Konu namus meselesi... Marquez işlenen bir cinayetten öte, bir toplumun cinayete karşı bakış açısını ve tutumunu yansıtıyor. Eleştirilen iki temel toplumsal konu var. Birincisi Vicario kardeşlerin, namuslarını kirlettiği düşüncesiyle Santiago Nasar'ı öldürürken gurur içinde olmaları, göğüslerini gererek gerekeni yaptıklarını düşünmeleri ve toplumun bunu doğru, gerekli kabul etmesi, cinayete müdahale etmemesi. Cinayeti işleyen ikiz kardeşlerin ve içinde yaşadıkları toplumun konuya yaklaşımını şu alıntıda görebilirsiniz.

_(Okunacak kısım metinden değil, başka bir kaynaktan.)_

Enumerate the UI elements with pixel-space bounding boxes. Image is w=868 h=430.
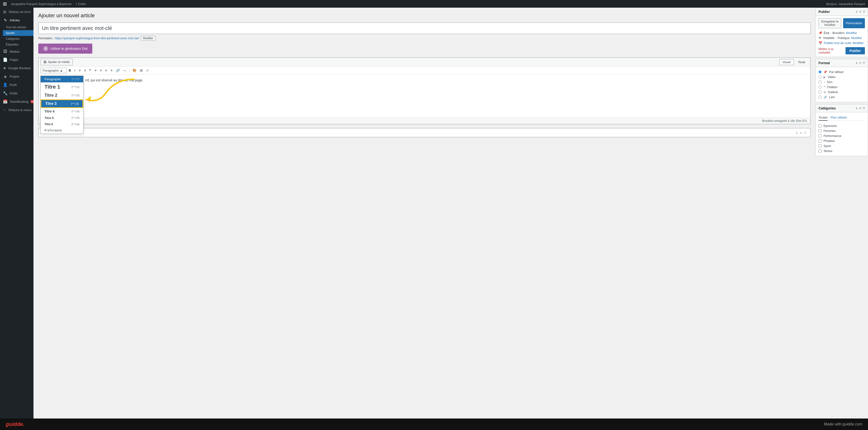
dropdown-titre1[interactable]: Titre 1 (^⌥1) — [41, 82, 83, 91]
status-icon: 📌 — [818, 31, 822, 35]
sidebar-item-categories[interactable]: Catégories — [3, 36, 33, 42]
link-button[interactable]: 🔗 — [114, 67, 121, 73]
editor-body[interactable]: H1 qui est réservé au titre de ma page. — [38, 75, 810, 118]
permalink-url[interactable]: https://parayre-sophrologue.fr/un-titre-… — [55, 36, 139, 40]
publish-chevron-up[interactable]: ∧ — [856, 10, 858, 13]
teambooking-icon: 📅 — [3, 99, 8, 104]
preview-button[interactable]: Prévisualiser — [843, 18, 865, 28]
unordered-list-button[interactable]: ≡ — [77, 67, 82, 73]
site-name[interactable]: Jacqueline Parayre Sophrologue à Bayonne — [11, 2, 71, 6]
divi-button[interactable]: D Utiliser le générateur Divi — [38, 44, 92, 54]
add-media-button[interactable]: 🖼 Ajouter un média — [40, 59, 73, 65]
publish-date-label[interactable]: Publier tout de suite — [824, 41, 851, 45]
sidebar-item-profil[interactable]: 👤 Profil — [0, 81, 33, 89]
cat-phobies-checkbox[interactable] — [818, 139, 822, 142]
cat-femmes-checkbox[interactable] — [818, 129, 822, 133]
sidebar-item-outils[interactable]: 🔧 Outils — [0, 89, 33, 97]
expand-button[interactable]: ⤢ — [145, 67, 150, 73]
format-galerie-radio[interactable] — [818, 90, 822, 94]
sidebar-item-all-articles[interactable]: Tous les articles — [3, 24, 33, 30]
publish-collapse[interactable]: ▽ — [863, 10, 865, 13]
sidebar-item-etiquettes[interactable]: Étiquettes — [3, 42, 33, 48]
visibility-value: Publique — [838, 36, 850, 40]
excerpt-expand[interactable]: ▽ — [804, 131, 807, 135]
align-right-button[interactable]: ≡ — [104, 67, 108, 73]
expand-icon: ⤢ — [146, 68, 149, 72]
add-media-label: Ajouter un média — [48, 60, 70, 64]
sidebar-item-projets[interactable]: ◈ Projets — [0, 72, 33, 81]
status-modifier[interactable]: Modifier — [846, 31, 857, 35]
sidebar-item-pages[interactable]: 📄 Pages — [0, 56, 33, 64]
dropdown-titre2[interactable]: Titre 2 (^⌥2) — [41, 91, 83, 99]
tab-text[interactable]: Texte — [795, 59, 808, 65]
sidebar-item-add[interactable]: Ajouter — [3, 30, 33, 36]
categories-panel-header: Catégories ∧ ∨ ▽ — [816, 105, 868, 112]
align-center-button[interactable]: ≡ — [98, 67, 103, 73]
format-son-radio[interactable] — [818, 81, 822, 84]
ordered-list-button[interactable]: ≡ — [83, 67, 87, 73]
bold-button[interactable]: B — [67, 67, 72, 73]
cat-sport-checkbox[interactable] — [818, 144, 822, 147]
etiquettes-label: Étiquettes — [6, 43, 19, 46]
categories-collapse[interactable]: ▽ — [863, 107, 865, 110]
italic-button[interactable]: I — [73, 67, 77, 73]
sidebar-item-teambooking[interactable]: 📅 TeamBooking 57 — [0, 97, 33, 106]
dropdown-titre1-shortcut: (^⌥1) — [71, 85, 80, 89]
publish-button[interactable]: Publier — [845, 47, 865, 54]
format-video-radio[interactable] — [818, 76, 822, 79]
dropdown-titre5-shortcut: (^⌥5) — [71, 116, 80, 119]
format-collapse[interactable]: ▽ — [863, 61, 865, 65]
dropdown-titre5[interactable]: Titre 5 (^⌥5) — [41, 115, 83, 121]
permalink-modifier-button[interactable]: Modifier — [141, 36, 155, 41]
dropdown-titre6[interactable]: Titre 6 (^⌥6) — [41, 121, 83, 127]
format-citation-radio[interactable] — [818, 85, 822, 89]
title-input[interactable] — [38, 23, 811, 34]
save-draft-button[interactable]: Enregistrer le brouillon — [818, 18, 841, 28]
sidebar: ⊞ Tableau de bord ✎ Articles Tous les ar… — [0, 8, 33, 430]
dropdown-preformate[interactable]: Préformaté — [41, 127, 83, 134]
tab-visual[interactable]: Visuel — [779, 59, 794, 65]
sidebar-item-medias[interactable]: 🖼 Médias — [0, 48, 33, 56]
cat-performance-checkbox[interactable] — [818, 134, 822, 137]
publish-date-modifier[interactable]: Modifier — [853, 41, 864, 45]
main-content: Ajouter un nouvel article Permalien : ht… — [33, 8, 815, 430]
cat-epreuves-checkbox[interactable] — [818, 124, 822, 127]
status-value: Brouillon — [832, 31, 844, 35]
align-justify-button[interactable]: ≡ — [109, 67, 114, 73]
sidebar-item-articles[interactable]: ✎ Articles — [0, 16, 33, 24]
categories-chevron-down[interactable]: ∨ — [859, 107, 861, 110]
publish-chevron-down[interactable]: ∨ — [859, 10, 861, 13]
dropdown-titre3-label: Titre 3 — [45, 102, 57, 106]
excerpt-header[interactable]: Extrait ∧ ∨ ▽ — [38, 128, 810, 137]
dropdown-paragraphe[interactable]: Paragraphe (^⌥7) — [41, 76, 83, 82]
sidebar-item-reduire[interactable]: ← Réduire le menu — [0, 106, 33, 114]
dropdown-titre4[interactable]: Titre 4 (^⌥4) — [41, 108, 83, 115]
tab-plus-utilises[interactable]: Plus utilisés — [831, 115, 847, 121]
more-button[interactable]: — — [122, 67, 128, 73]
format-lien-radio[interactable] — [818, 95, 822, 98]
excerpt-chevron-down[interactable]: ∨ — [800, 131, 802, 135]
sidebar-item-dashboard[interactable]: ⊞ Tableau de bord — [0, 8, 33, 16]
dropdown-paragraphe-shortcut: (^⌥7) — [72, 78, 80, 81]
excerpt-chevron-up[interactable]: ∧ — [796, 131, 798, 135]
categories-panel: Catégories ∧ ∨ ▽ Toutes Plus utilisés Ep… — [815, 104, 868, 156]
format-citation: ❝ Citation — [818, 85, 865, 90]
align-left-button[interactable]: ≡ — [93, 67, 98, 73]
cat-performance-label: Performance — [824, 134, 841, 138]
format-par-defaut-radio[interactable] — [818, 70, 822, 74]
categories-chevron-up[interactable]: ∧ — [856, 107, 858, 110]
dropdown-titre3[interactable]: Titre 3 (^⌥3) — [41, 99, 83, 108]
trash-button[interactable]: Mettre à la corbeille — [818, 47, 845, 54]
tab-toutes[interactable]: Toutes — [818, 115, 828, 121]
create-button[interactable]: + Créer — [75, 2, 86, 6]
cat-stress-checkbox[interactable] — [818, 149, 822, 152]
format-chevron-down[interactable]: ∨ — [859, 61, 861, 65]
sidebar-item-google-reviews[interactable]: ★ Google Reviews — [0, 64, 33, 72]
teambooking-label: TeamBooking — [9, 100, 28, 104]
color-button[interactable]: 🎨 — [131, 67, 138, 73]
table-button[interactable]: ⊞ — [138, 67, 144, 73]
blockquote-button[interactable]: ❝ — [88, 67, 93, 73]
paragraph-select[interactable]: Paragraphe ▲ — [40, 68, 67, 73]
format-chevron-up[interactable]: ∧ — [856, 61, 858, 65]
visibility-modifier[interactable]: Modifier — [851, 36, 862, 40]
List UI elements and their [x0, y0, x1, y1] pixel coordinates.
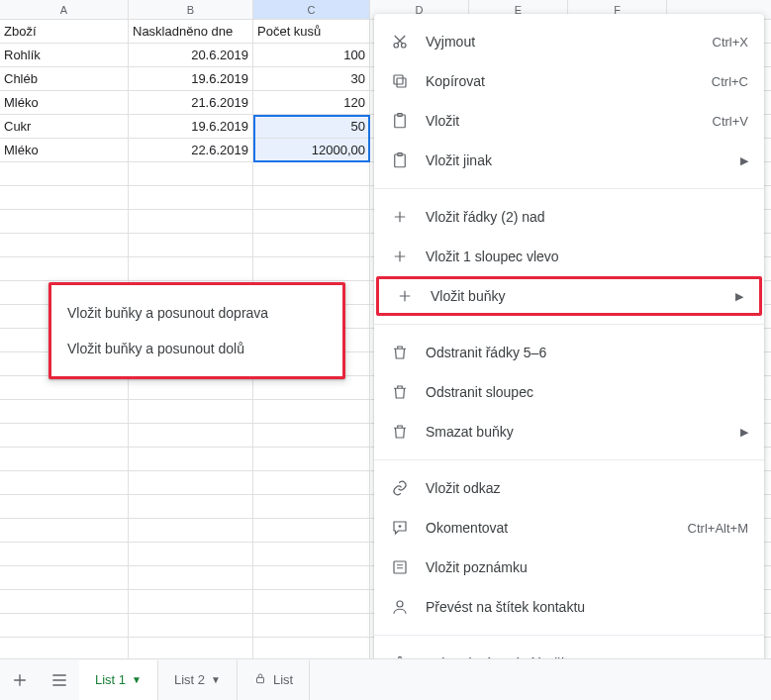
- menu-paste[interactable]: Vložit Ctrl+V: [374, 101, 764, 141]
- menu-shortcut: Ctrl+V: [713, 114, 748, 129]
- menu-shortcut: Ctrl+C: [712, 74, 748, 89]
- menu-separator: [374, 324, 764, 325]
- menu-label: Vložit buňky a posunout dolů: [67, 341, 327, 356]
- chevron-right-icon: ▶: [740, 154, 748, 167]
- cell[interactable]: Chléb: [0, 67, 129, 90]
- sheet-tab-list2[interactable]: List 2 ▼: [158, 660, 238, 700]
- cell[interactable]: Naskladněno dne: [129, 20, 253, 43]
- menu-label: Vložit 1 sloupec vlevo: [426, 249, 748, 264]
- menu-comment[interactable]: Okomentovat Ctrl+Alt+M: [374, 508, 764, 548]
- cell-selected[interactable]: 50: [253, 115, 370, 138]
- menu-shortcut: Ctrl+Alt+M: [688, 521, 748, 536]
- svg-rect-2: [397, 78, 406, 87]
- cell[interactable]: 21.6.2019: [129, 91, 253, 114]
- paste-special-icon: [390, 150, 410, 170]
- cell[interactable]: 19.6.2019: [129, 115, 253, 138]
- chevron-right-icon: ▶: [735, 290, 743, 303]
- menu-label: Vložit: [426, 113, 713, 129]
- menu-copy[interactable]: Kopírovat Ctrl+C: [374, 61, 764, 101]
- submenu-insert-cells: Vložit buňky a posunout doprava Vložit b…: [48, 282, 345, 379]
- col-header-c[interactable]: C: [253, 0, 370, 19]
- cell[interactable]: 100: [253, 44, 370, 66]
- menu-label: Kopírovat: [426, 73, 712, 89]
- svg-rect-3: [394, 75, 403, 84]
- cell[interactable]: Mléko: [0, 139, 129, 161]
- menu-insert-cells-shift-down[interactable]: Vložit buňky a posunout dolů: [51, 331, 342, 366]
- menu-label: Odstranit řádky 5–6: [426, 345, 748, 360]
- person-icon: [390, 597, 410, 617]
- trash-icon: [390, 422, 410, 442]
- add-sheet-button[interactable]: [0, 660, 40, 700]
- menu-label: Odstranit sloupec: [426, 384, 748, 400]
- note-icon: [390, 557, 410, 577]
- menu-label: Vložit jinak: [426, 152, 732, 168]
- plus-icon: [395, 286, 415, 306]
- sheet-tab-label: List 2: [174, 672, 205, 687]
- menu-delete-column[interactable]: Odstranit sloupec: [374, 372, 764, 412]
- sheet-tab-label: List 1: [95, 672, 126, 687]
- chevron-right-icon: ▶: [740, 426, 748, 439]
- menu-label: Okomentovat: [426, 520, 688, 536]
- chevron-down-icon[interactable]: ▼: [132, 674, 142, 685]
- menu-label: Smazat buňky: [426, 424, 732, 440]
- menu-insert-cells[interactable]: Vložit buňky ▶: [376, 276, 762, 316]
- cell[interactable]: 120: [253, 91, 370, 114]
- col-header-a[interactable]: A: [0, 0, 129, 19]
- sheet-tab-list1[interactable]: List 1 ▼: [79, 660, 158, 700]
- menu-label: Převést na štítek kontaktu: [426, 599, 748, 615]
- cut-icon: [390, 32, 410, 51]
- svg-rect-8: [394, 561, 406, 573]
- trash-icon: [390, 343, 410, 362]
- cell[interactable]: 19.6.2019: [129, 67, 253, 90]
- menu-insert-link[interactable]: Vložit odkaz: [374, 468, 764, 508]
- menu-label: Vložit buňky: [431, 288, 727, 304]
- cell[interactable]: Rohlík: [0, 44, 129, 66]
- cell[interactable]: 30: [253, 67, 370, 90]
- copy-icon: [390, 71, 410, 91]
- svg-point-9: [397, 601, 403, 607]
- menu-paste-special[interactable]: Vložit jinak ▶: [374, 141, 764, 180]
- menu-separator: [374, 635, 764, 636]
- cell[interactable]: 22.6.2019: [129, 139, 253, 161]
- all-sheets-button[interactable]: [40, 660, 79, 700]
- sheet-tab-label: List: [273, 672, 293, 687]
- sheet-tab-bar: List 1 ▼ List 2 ▼ List: [0, 658, 771, 700]
- cell-selected[interactable]: 12000,00: [253, 139, 370, 161]
- trash-icon: [390, 382, 410, 402]
- cell[interactable]: Mléko: [0, 91, 129, 114]
- cell[interactable]: Zboží: [0, 20, 129, 43]
- menu-label: Vložit poznámku: [426, 559, 748, 575]
- cell[interactable]: 20.6.2019: [129, 44, 253, 66]
- menu-separator: [374, 188, 764, 189]
- cell[interactable]: Počet kusů: [253, 20, 370, 43]
- menu-contact-chip[interactable]: Převést na štítek kontaktu: [374, 587, 764, 627]
- menu-label: Vložit buňky a posunout doprava: [67, 305, 327, 321]
- comment-icon: [390, 518, 410, 538]
- plus-icon: [390, 207, 410, 227]
- chevron-down-icon[interactable]: ▼: [211, 674, 221, 685]
- paste-icon: [390, 111, 410, 131]
- menu-delete-cells[interactable]: Smazat buňky ▶: [374, 412, 764, 451]
- menu-label: Vložit odkaz: [426, 480, 748, 496]
- menu-label: Vložit řádky (2) nad: [426, 209, 748, 225]
- menu-delete-rows[interactable]: Odstranit řádky 5–6: [374, 333, 764, 372]
- sheet-tab-list3[interactable]: List: [238, 660, 310, 700]
- col-header-b[interactable]: B: [129, 0, 253, 19]
- plus-icon: [390, 247, 410, 266]
- menu-insert-column[interactable]: Vložit 1 sloupec vlevo: [374, 237, 764, 276]
- cell[interactable]: Cukr: [0, 115, 129, 138]
- menu-cut[interactable]: Vyjmout Ctrl+X: [374, 22, 764, 61]
- menu-label: Vyjmout: [426, 34, 713, 50]
- menu-shortcut: Ctrl+X: [713, 35, 748, 50]
- svg-rect-13: [256, 677, 263, 682]
- context-menu: Vyjmout Ctrl+X Kopírovat Ctrl+C Vložit C…: [374, 14, 764, 691]
- link-icon: [390, 478, 410, 498]
- menu-insert-rows[interactable]: Vložit řádky (2) nad: [374, 197, 764, 237]
- lock-icon: [253, 671, 267, 688]
- menu-separator: [374, 459, 764, 460]
- menu-note[interactable]: Vložit poznámku: [374, 548, 764, 587]
- menu-insert-cells-shift-right[interactable]: Vložit buňky a posunout doprava: [51, 295, 342, 331]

《"Onu bilinçli olarak öldürdük," demişti Pedro Vicario, "ama biz masumuz."
"Belki Tanrı katında öylesinizdir," demişti Peder Amador.
"Tanrı katında da, insanların gözünde de," demişti Pablo Vicario da. "Bu bir namus sorunuydu."》
Bu durum bizim toplumumuzdaki bakış açısına da fazlasıyla benziyor.
Eleştirilen ikinci önemli husus ise, toplum içerisinde, adı kötüye çıkmış, kötü anılan bir insana karşı oluşturulan "önyargı" durumu. Toplum böyle insanlara her kötülüğü yakıştırır, o insanda farklı kötülükler yapacak bir potansiyel görür. Neticede o yapmasa bile, toplum yaptı der. Bana göre kitabın en çarpıcı cümlesi de yine bu önyargıyla ilgilidir.
《Bana bir önyargı verin, dünyayı yerinden oynatayım.》
Marquez bu olayı anlatırken toplumdaki etnik ayrışma üzerinde de kısmen duruyor. Şahsen Marquez'in Yüzyıllık Yalnızlık eserini daha çok beğendiğimi belirtiyor, iyi okumalar diliyorum.